These horizontal constructions do not reach the height of the church, rather they feel like an extension of the trees that mark out a single possible path, where we must go: to the doors of the temple. Although there are long windows in these also long buildings, large curtains cover the other side. No one can see from the outside what is going on inside.

Fear has not yet completely left us, but we see our first faces at the doors of the temple. There, like a guardian, stands a sister. Behind her stands a long-faced boy, like a child being scolded by his mother. His hair is a bit long and a bit unruly, not like a woman’s, but not like a boy's is supposed to be. Before we can hear what the reprimand is about, the woman looks at us.

“Explain yourselves.”

We don't even get to say hello and we are hit by those words. Are we late? That voice quickens my pulse a little, a terrifying authority.

As if guessing our confusion, it is the boy with unkempt hair who, with a malicious smile, directs his gaze to our clasped hands. We pull them apart abruptly. David's blush is not helping the situation... neither is mine.

“Explain yourselves,” more stern, curter.

“This is my brother; I'm holding his hand so he doesn't slip away”

“This is my sister; I'm holding her by the hand because she's afraid of getting lost in the forest”

We finally manage to express ourselves. The sluggish-looking boy seems amused by our conflict. Well, I'm glad we served to take the edge off your bad mood at least.

Almost as if reading my mind, the boy winks at me. Impudent.

“No hand-holding in here,” adds the sister. Her face doesn't seem to believe a word we said. Talk about making a good first impression. Her stern but calm words snap me out of my indignation. We nod, I don't even want to see David's face. Taking my eyes off him I can examine the nun for a moment.

She wears her dark robe that reaches down to her feet and a black veil on her head that reaches below her shoulders, only the white coif giving a contrast to her attire, hiding her hair in the process.

If all goes well, someday I'm going to dress the same way. She looks so young too, it's really amazing. I wonder if I'm going to make it before my thirties. I also wonder if there will still be churches in this country by then. An unpleasant feeling in my chest grabs my attention.

“You are going to leave your cell phones with the sister at the entrance. Young man, you will go to the left with the other boys. You, girl, will go to the right with the ladies. In five minutes, we start.” The words snap me out of my discomfort. Although her voice is friendlier, her face does not lessen in severity.

“But how could we talk to our families?” says David.
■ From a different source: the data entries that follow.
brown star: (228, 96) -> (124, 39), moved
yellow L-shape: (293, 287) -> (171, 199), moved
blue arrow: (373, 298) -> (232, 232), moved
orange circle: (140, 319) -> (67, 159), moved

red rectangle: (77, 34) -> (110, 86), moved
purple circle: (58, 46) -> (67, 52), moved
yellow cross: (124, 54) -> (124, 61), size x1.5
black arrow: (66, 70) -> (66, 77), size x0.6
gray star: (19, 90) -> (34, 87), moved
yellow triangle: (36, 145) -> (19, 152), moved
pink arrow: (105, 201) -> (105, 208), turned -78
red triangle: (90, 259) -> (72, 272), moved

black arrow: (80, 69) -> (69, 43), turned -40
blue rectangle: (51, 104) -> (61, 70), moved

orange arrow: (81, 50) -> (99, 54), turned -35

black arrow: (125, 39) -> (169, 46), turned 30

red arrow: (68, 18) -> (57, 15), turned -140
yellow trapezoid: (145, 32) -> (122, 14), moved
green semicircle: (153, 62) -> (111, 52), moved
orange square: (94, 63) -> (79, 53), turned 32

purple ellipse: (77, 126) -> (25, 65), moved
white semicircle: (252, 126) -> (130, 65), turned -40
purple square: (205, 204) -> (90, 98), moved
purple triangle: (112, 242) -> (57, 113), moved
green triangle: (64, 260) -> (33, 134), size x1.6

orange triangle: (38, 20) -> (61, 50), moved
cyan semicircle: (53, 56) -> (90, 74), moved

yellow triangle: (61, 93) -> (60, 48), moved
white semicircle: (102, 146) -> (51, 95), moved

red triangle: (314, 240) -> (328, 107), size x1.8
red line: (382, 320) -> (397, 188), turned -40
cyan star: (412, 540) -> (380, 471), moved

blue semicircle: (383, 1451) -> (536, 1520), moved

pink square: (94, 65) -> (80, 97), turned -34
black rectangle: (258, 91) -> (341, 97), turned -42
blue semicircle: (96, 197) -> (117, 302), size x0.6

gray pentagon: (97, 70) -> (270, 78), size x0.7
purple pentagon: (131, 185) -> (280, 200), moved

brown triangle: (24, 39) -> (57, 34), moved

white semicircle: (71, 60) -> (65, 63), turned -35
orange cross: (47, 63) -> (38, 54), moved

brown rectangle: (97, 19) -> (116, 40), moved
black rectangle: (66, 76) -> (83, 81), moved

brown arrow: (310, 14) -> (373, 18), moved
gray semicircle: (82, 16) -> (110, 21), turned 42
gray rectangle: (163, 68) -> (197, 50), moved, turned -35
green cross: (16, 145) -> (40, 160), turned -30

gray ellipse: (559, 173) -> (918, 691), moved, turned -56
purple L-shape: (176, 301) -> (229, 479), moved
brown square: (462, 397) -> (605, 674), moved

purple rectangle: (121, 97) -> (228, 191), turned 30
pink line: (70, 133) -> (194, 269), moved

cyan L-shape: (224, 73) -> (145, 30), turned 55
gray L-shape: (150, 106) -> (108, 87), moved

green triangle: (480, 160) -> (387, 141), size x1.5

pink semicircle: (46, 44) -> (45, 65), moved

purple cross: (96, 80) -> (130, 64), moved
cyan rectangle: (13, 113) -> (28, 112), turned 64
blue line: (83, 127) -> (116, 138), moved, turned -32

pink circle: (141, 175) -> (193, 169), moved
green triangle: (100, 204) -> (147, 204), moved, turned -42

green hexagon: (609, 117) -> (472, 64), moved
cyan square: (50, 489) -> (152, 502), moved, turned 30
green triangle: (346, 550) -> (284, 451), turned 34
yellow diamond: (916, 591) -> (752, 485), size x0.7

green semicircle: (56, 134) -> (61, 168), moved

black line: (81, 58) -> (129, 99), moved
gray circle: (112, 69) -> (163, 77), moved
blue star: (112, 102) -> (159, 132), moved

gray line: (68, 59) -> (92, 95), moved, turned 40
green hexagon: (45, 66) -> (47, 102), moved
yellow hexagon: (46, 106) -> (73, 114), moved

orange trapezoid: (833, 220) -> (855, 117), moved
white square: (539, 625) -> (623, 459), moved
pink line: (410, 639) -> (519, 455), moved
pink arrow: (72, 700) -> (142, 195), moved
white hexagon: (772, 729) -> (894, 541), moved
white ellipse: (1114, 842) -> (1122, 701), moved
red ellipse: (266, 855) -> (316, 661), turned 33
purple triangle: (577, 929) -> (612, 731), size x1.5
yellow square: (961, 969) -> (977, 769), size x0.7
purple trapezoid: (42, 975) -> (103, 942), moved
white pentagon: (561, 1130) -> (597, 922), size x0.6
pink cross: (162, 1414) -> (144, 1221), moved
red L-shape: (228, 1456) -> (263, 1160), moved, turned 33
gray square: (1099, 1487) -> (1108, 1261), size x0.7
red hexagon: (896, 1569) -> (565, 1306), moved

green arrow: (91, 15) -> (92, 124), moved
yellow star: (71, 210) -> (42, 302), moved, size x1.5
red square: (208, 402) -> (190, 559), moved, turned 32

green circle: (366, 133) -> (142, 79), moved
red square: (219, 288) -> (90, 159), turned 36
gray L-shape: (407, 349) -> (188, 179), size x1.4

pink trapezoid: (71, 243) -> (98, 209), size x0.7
When he realizes his tone and the look the sister's face, he adds, "Uh...miss," with a stiff body.

“You will be able to do it, but at the end of the day. Just one message and then you put your cell phone back in the tray.”

And my mother used to say that when we turned eighteen, no one would treat us like children anymore. She doesn't seem willing to say more. Good. I don't want to cross my path again with this sister, honestly, she's scarier than my mom when she gets angry. Although lately it's not anger that invades mom.

We pass through the entrance, the huge roof replaces the blue of the sky and the green of the trees with a grayish color. There is something truly comforting about being sheltered by such an immense roof.

We do as we were told with our cell phones. We seem to be the last ones. Ahead of us are long benches arranged in two rows spaced just far enough apart to leave a central aisle, like a small walkway. The occupants are in the front seats. Between the boys, the girls, the three sisters I count, plus the two we left behind (and that obnoxious boy at the entrance), there must be forty of us. Lots of benches, lots of space, great distance between ceiling and floor. Too big to be filled by only forty people. I can't see any priest.

Mind you, everything is gleaming, alternating black and white waxed tiles, smooth textured sturdy wooden benches, so clean they can reflect an image. It's a world of difference between how it looks on the outside. If it's five sisters who have to deal with all this, I can't blame them, I commend their work, in fact. Still, you can see cracks in the ceiling and walls, the confessional to our left has a little swinging door, one of its parts fallen, like a defeated man resting his weary head on his shoulder. At our feet, a large fissure stands out from the other places on the floor, similar to when the roots of a tree break through the cement of a sidewalk.

We have a moment to ourselves before we leave.

“It looks like we won't get a chance to cross paths very often, Sharon,” David says with slumped shoulders, his usual odd choice of words.

“Don't be so dramatic, won't you be able to make it a week without me?”

“But if all goes well, you may not come back”.

It seems that in this vastness I become even smaller.

I must say something, anything.

“David...”

But I hear footsteps from behind, it's the sister at the door. We have less time than we thought. I rush forward, and I listen as my step synchronizes with David's. We seem to be thinking the same thing. Big mistake, we are now walking together down the center aisle. We should have separated and gone on opposite sides. I feel the sister's gaze burning my back.

Suddenly...

I happen to touch one of David's legs by accident, under his hip.

“¡...!”

I pull my hand away hastily as I see him jerk away and look at me with surprise and heat on his face.

Well... at least he's not sad anymore?

Uh... I pick up my pace looking down at the ground. After an eternity I make it to one of the front benches. A short, light-haired girl sees me and makes a space for me to sit next to her, I'm on the aisle side. My intention was to go to the other end, far away, but I can't dismiss this gesture of compassion.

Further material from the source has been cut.